__Work request__.
Lines from the one with "Везани чланци" to the end of the material, both included: print them exactly and print nothing else. Omit the pictures.

__Available records__.

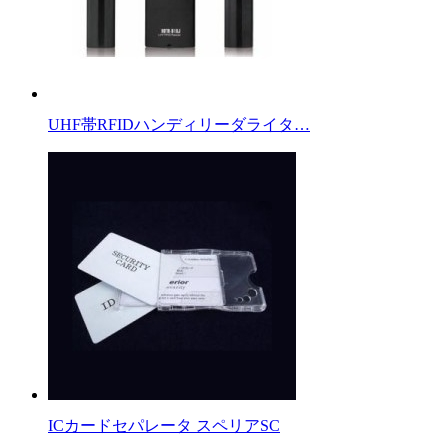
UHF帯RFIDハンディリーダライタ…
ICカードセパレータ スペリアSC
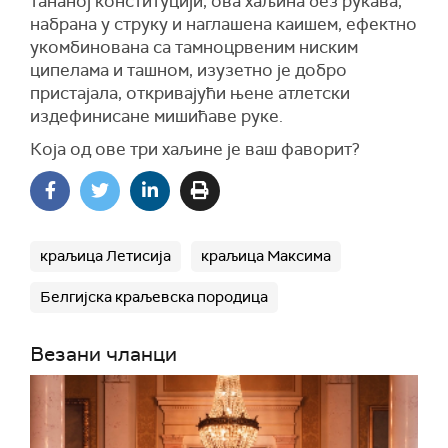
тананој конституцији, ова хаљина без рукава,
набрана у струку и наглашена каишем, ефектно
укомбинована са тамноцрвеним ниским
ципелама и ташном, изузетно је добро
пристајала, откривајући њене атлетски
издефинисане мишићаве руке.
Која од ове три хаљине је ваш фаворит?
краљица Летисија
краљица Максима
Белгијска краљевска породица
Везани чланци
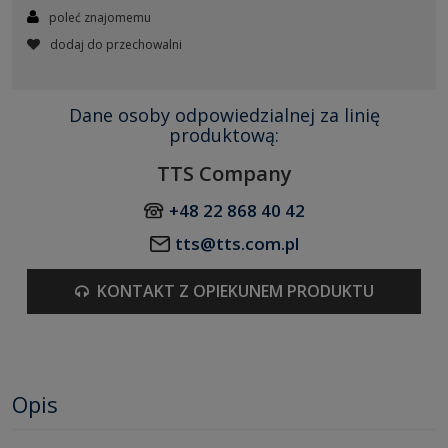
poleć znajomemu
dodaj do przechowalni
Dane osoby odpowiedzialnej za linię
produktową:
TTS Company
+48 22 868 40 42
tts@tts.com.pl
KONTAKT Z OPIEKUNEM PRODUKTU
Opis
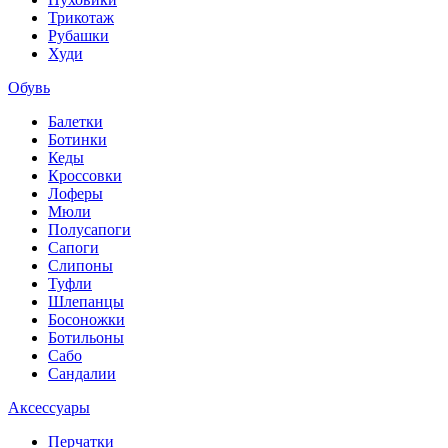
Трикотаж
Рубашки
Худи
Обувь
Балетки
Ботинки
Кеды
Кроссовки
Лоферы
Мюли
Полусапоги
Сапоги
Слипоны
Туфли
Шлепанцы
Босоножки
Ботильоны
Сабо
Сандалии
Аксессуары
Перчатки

__Problem solution__.
Везани чланци
poleć znajomemu
dodaj do przechowalni
Dane osoby odpowiedzialnej za linię
produktową:
TTS Company
+48 22 868 40 42
tts@tts.com.pl
KONTAKT Z OPIEKUNEM PRODUKTU
Opis
Трикотаж
Рубашки
Худи
Обувь
Балетки
Ботинки
Кеды
Кроссовки
Лоферы
Мюли
Полусапоги
Сапоги
Слипоны
Туфли
Шлепанцы
Босоножки
Ботильоны
Сабо
Сандалии
Аксессуары
Перчатки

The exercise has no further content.